Set the data down again, exactly as it reads, but without the pictures.

### ENTRIES SHOWN ###

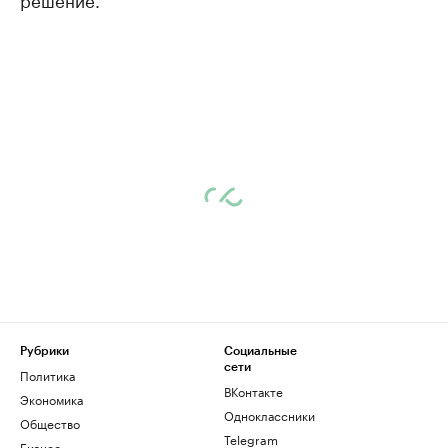
Рубрики
Социальные
сети
Политика
ВКонтакте
Экономика
Одноклассники
Общество
Telegram
Бизнес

###

## EXERCISE RESULT
Рубрики
Социальные
сети
Политика
ВКонтакте
Экономика
Одноклассники
Общество
Telegram
Бизнес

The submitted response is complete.